Originally posted by thellama73 thellama73 wrote:

A lot of people live together first as a kind of "test drive" to see if they can stand being around each other for extended priods of time. In my view, if you need a test drive, you shouldn't be getting married.


Maybe a little short-sighted...

As far as an emotional attachment/relationship goes, yes, you can be pretty sure early on - face it, everyone's on their best behaviour when (to use an archaic term) dating, so everything will be hunky dory whenever you see each other.

What you don't get when dating is the real personality of a person, when they get mood swings, what they're really like 1st thing in the morning, or when they get in from a crappy day at work... Are they lazy? Are they untidy?

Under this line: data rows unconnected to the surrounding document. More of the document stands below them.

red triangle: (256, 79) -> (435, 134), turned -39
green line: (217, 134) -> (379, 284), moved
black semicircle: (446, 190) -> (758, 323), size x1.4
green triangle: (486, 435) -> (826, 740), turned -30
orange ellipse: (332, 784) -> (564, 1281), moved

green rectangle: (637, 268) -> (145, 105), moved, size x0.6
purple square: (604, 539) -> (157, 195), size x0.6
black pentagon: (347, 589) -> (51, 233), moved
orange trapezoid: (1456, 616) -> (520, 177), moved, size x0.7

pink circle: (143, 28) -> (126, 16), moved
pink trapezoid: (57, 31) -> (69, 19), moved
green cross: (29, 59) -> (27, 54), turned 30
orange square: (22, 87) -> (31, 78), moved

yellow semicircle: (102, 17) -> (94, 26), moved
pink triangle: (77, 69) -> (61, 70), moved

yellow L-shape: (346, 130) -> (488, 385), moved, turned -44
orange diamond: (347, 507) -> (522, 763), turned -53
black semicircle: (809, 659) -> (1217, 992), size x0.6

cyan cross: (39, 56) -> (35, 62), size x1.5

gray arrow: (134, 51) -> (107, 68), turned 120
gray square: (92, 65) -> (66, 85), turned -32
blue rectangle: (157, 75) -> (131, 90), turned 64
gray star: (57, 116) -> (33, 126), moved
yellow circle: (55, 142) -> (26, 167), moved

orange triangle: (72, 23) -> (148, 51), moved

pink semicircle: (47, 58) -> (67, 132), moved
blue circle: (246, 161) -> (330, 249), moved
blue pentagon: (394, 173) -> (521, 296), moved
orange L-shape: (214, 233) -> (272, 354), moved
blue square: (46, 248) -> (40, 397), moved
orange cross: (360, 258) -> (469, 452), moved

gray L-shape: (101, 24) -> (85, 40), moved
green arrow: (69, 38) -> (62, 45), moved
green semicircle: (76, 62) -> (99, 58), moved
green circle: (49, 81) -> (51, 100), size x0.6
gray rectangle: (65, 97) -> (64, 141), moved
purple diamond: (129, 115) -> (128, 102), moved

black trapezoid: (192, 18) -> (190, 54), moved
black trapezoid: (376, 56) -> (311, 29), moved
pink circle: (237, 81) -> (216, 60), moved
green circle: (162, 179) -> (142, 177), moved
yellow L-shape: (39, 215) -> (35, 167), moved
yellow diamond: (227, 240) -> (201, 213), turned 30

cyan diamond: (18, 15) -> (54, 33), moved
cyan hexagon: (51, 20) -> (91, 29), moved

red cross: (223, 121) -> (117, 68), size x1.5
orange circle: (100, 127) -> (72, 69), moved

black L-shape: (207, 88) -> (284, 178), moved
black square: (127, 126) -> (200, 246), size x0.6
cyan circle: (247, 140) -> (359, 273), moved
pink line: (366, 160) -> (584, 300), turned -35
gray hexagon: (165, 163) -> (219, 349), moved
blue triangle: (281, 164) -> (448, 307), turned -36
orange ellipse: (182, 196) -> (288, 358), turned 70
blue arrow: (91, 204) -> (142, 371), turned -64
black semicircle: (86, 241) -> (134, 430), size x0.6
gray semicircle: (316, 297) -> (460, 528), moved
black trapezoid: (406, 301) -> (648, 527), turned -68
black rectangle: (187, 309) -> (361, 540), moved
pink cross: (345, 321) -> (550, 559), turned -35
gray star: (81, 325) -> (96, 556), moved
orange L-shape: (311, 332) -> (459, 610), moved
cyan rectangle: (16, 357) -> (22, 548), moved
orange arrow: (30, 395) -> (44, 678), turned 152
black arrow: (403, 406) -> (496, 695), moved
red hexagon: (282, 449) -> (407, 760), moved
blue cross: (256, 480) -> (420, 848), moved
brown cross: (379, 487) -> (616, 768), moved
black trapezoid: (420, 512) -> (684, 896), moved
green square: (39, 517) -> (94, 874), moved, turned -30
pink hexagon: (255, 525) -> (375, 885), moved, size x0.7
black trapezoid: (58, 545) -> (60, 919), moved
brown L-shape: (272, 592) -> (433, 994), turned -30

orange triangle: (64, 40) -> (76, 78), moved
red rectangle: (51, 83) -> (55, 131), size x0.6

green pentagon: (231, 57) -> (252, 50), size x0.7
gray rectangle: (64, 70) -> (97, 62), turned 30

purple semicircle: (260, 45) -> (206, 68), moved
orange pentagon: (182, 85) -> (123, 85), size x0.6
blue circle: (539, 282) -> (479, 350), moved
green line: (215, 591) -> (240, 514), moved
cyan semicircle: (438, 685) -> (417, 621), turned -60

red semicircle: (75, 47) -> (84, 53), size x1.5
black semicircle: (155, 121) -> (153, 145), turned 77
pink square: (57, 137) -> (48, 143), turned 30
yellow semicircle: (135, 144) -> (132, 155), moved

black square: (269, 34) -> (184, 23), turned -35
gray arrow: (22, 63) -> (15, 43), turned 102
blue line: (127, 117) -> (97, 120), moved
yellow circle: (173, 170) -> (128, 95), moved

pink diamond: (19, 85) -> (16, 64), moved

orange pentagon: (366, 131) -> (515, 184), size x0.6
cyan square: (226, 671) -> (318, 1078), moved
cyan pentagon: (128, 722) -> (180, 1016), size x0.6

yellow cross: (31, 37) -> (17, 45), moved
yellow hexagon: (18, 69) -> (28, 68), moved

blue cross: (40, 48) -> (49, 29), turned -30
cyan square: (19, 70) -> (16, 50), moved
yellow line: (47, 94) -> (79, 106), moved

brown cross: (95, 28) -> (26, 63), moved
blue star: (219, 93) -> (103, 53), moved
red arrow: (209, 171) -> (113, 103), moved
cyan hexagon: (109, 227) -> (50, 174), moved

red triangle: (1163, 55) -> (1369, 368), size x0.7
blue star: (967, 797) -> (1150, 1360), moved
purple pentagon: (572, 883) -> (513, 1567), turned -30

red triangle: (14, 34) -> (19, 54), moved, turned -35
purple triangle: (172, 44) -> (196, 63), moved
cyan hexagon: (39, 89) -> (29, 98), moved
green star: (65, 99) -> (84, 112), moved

Are they generally inconsiderate?

I guess what I'm trying to say is when you date, you see people at their best, when you live together you see them at their worst - if you can cope with both & still say you love your partner, then go for it

My wife & I have been together 22 years, lived together for 20 of those & next week sees our 17th wedding anniversary, so seems to have worked for us
it's an odd analogy  - co-habitting was not a trial-marriage for us, (if anything it was simply a prelude to marriage since we intended to marry, but not until we'd finished Uni), so I didn't see it as a test-drive. (My mum did see it as us "living in sin" which was kind of sweet in her own special way).
 
So, yeah, my wife and I had a "test drive" for a couple of years before marrying, but it was the only one we had and we didn't have alternative models lined-up for test drives should there have been any defects in build-quality or handling - sure prior to meeting each other we had take other's for a spin around the block, looked under the hood, checked the lubrication and kicked the spare tyre but beyond that no test drives were necessary.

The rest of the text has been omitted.